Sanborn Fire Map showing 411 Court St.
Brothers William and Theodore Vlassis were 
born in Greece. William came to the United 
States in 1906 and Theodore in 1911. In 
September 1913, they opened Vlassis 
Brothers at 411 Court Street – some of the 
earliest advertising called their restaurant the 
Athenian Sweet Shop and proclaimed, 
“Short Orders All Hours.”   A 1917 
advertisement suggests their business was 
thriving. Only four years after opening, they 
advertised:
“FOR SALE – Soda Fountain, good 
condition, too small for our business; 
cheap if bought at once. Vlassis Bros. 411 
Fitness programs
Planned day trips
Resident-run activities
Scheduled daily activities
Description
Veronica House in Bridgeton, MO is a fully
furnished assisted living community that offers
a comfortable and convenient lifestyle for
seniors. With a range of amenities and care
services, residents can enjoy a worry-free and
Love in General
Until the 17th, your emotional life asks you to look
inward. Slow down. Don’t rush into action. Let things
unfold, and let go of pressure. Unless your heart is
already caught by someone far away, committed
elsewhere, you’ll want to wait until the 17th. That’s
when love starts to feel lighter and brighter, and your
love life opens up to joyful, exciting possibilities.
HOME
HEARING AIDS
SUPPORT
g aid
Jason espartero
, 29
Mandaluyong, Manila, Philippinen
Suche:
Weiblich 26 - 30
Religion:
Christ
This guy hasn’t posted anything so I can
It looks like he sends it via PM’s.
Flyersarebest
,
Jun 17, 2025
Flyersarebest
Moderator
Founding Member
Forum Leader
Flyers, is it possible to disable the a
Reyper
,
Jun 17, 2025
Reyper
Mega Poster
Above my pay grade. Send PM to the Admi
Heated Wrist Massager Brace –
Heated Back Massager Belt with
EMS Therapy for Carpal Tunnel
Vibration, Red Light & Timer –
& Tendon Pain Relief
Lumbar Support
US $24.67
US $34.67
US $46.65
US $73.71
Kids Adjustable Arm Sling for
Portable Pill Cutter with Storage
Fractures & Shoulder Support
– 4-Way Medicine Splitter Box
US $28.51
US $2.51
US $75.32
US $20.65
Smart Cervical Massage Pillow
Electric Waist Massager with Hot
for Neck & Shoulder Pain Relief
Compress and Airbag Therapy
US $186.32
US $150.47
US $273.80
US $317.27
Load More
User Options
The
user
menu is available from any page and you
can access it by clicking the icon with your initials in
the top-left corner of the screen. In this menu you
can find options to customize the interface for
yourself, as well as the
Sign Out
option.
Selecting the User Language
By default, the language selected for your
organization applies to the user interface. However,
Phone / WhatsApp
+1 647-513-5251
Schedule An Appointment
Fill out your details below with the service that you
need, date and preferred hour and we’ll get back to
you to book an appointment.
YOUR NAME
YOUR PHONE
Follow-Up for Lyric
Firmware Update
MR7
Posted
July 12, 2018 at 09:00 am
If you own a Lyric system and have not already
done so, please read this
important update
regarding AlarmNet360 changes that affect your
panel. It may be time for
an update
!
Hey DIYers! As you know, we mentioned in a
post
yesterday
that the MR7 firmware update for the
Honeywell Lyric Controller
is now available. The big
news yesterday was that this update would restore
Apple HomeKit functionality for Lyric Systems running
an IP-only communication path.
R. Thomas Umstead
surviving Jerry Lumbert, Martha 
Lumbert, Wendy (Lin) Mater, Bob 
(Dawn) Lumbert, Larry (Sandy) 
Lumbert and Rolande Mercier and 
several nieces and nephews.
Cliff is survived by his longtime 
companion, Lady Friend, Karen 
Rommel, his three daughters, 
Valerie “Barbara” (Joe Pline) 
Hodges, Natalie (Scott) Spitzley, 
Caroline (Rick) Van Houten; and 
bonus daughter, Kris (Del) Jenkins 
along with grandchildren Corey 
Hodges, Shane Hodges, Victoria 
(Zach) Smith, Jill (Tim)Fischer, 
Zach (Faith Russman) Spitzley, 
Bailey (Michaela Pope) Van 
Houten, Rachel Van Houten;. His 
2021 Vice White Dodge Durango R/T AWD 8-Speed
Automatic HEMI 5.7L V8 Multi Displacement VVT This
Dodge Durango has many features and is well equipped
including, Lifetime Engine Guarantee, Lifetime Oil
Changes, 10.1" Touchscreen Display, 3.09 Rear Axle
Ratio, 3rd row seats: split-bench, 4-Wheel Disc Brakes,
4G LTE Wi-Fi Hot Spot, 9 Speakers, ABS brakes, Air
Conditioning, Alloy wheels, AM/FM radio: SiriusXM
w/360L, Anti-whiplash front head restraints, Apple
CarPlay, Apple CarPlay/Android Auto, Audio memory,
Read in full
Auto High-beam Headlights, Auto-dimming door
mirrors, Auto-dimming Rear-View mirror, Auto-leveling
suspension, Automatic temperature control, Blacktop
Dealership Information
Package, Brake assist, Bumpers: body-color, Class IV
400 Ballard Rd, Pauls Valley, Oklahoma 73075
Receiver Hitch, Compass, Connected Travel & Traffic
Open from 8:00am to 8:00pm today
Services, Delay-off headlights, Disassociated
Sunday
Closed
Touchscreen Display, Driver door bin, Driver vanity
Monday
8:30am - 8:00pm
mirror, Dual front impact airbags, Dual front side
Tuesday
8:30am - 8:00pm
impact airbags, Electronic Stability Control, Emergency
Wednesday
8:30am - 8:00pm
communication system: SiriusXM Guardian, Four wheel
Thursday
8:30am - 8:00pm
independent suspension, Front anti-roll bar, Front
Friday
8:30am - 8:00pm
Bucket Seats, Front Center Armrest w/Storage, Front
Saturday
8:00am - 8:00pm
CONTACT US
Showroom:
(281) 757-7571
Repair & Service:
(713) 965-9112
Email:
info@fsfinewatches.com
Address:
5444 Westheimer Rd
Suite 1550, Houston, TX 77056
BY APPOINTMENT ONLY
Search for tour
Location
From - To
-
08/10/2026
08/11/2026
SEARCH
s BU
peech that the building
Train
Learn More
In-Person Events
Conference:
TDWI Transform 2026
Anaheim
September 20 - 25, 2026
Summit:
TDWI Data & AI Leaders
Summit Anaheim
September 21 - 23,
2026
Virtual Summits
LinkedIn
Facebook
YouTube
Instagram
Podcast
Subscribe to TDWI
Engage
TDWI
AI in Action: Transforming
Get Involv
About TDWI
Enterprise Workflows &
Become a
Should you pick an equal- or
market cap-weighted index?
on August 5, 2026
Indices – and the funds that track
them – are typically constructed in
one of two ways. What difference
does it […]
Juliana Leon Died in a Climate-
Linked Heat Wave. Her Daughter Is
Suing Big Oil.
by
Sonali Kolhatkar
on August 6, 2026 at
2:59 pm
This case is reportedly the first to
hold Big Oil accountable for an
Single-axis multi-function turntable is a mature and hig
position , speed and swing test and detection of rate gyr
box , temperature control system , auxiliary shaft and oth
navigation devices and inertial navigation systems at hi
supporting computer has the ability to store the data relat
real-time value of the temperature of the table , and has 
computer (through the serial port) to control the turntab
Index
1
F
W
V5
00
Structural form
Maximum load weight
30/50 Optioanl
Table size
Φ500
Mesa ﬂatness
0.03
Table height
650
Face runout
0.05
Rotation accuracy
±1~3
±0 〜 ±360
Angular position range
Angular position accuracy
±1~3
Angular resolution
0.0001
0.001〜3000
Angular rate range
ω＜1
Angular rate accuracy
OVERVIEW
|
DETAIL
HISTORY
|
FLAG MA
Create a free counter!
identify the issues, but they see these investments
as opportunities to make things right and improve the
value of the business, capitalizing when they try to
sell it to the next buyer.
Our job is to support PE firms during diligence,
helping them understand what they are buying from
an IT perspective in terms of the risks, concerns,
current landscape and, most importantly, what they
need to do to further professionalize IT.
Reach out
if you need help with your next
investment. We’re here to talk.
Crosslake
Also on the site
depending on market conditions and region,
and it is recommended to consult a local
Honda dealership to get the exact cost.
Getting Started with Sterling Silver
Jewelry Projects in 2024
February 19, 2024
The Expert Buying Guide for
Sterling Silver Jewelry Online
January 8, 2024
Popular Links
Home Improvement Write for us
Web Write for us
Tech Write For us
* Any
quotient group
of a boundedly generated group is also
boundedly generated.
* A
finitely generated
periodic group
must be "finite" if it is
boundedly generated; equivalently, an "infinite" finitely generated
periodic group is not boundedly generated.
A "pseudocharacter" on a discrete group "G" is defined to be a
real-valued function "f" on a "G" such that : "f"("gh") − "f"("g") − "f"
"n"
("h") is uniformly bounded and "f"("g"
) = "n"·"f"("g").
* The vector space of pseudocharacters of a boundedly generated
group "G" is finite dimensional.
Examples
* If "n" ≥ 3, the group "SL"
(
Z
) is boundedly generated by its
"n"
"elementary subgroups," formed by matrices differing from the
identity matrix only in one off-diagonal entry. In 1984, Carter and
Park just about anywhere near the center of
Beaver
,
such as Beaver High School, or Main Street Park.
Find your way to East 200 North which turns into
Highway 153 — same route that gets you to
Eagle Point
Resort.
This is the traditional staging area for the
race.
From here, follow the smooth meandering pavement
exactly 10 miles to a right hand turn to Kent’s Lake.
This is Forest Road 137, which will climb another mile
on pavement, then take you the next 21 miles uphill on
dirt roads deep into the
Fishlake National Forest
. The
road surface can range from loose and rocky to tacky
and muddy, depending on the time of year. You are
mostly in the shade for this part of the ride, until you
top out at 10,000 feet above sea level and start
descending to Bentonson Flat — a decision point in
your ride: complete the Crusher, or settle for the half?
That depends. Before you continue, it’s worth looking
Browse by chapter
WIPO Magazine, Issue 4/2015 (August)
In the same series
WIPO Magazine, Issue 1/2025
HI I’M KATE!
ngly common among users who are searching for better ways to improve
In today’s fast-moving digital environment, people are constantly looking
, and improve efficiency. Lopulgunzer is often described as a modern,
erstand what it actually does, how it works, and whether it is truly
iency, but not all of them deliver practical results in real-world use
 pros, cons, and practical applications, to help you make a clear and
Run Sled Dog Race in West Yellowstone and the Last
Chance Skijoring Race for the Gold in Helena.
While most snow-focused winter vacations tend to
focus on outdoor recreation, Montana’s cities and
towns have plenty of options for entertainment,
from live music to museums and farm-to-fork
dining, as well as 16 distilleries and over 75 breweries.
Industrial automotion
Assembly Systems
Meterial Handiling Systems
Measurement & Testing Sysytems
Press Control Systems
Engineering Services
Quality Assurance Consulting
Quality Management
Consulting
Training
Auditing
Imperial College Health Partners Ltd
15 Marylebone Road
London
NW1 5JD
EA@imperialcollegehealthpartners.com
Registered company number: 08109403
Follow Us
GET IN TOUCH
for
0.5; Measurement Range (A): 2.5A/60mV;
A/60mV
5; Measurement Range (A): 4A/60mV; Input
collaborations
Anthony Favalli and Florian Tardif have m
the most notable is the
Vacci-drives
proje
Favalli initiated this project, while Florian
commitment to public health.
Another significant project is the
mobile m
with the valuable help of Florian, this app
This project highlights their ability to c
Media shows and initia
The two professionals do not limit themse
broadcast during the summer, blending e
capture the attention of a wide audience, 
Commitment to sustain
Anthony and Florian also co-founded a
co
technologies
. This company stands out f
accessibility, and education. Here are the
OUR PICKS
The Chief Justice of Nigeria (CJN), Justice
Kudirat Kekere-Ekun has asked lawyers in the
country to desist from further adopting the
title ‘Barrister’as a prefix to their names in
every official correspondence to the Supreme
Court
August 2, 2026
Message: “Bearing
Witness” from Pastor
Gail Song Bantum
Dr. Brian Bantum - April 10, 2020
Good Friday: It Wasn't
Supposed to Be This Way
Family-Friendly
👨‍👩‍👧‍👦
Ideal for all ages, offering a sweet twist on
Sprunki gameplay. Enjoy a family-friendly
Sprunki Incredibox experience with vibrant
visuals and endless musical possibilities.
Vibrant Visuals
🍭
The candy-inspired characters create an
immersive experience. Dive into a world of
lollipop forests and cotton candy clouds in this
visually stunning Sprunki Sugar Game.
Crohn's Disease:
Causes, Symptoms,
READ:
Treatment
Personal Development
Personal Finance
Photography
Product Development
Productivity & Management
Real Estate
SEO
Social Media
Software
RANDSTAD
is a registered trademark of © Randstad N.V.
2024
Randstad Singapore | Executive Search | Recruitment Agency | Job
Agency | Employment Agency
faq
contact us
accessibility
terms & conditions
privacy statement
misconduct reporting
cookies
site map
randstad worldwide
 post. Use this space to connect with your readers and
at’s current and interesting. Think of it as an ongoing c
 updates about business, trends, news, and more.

*What to do*. Copy exactly the lines above, starting at the opening line and finishing at the line in which "Fitness programs" occurs.

*Answer below*.
Sanborn Fire Map showing 411 Court St.
Brothers William and Theodore Vlassis were 
born in Greece. William came to the United 
States in 1906 and Theodore in 1911. In 
September 1913, they opened Vlassis 
Brothers at 411 Court Street – some of the 
earliest advertising called their restaurant the 
Athenian Sweet Shop and proclaimed, 
“Short Orders All Hours.”   A 1917 
advertisement suggests their business was 
thriving. Only four years after opening, they 
advertised:
“FOR SALE – Soda Fountain, good 
condition, too small for our business; 
cheap if bought at once. Vlassis Bros. 411 
Fitness programs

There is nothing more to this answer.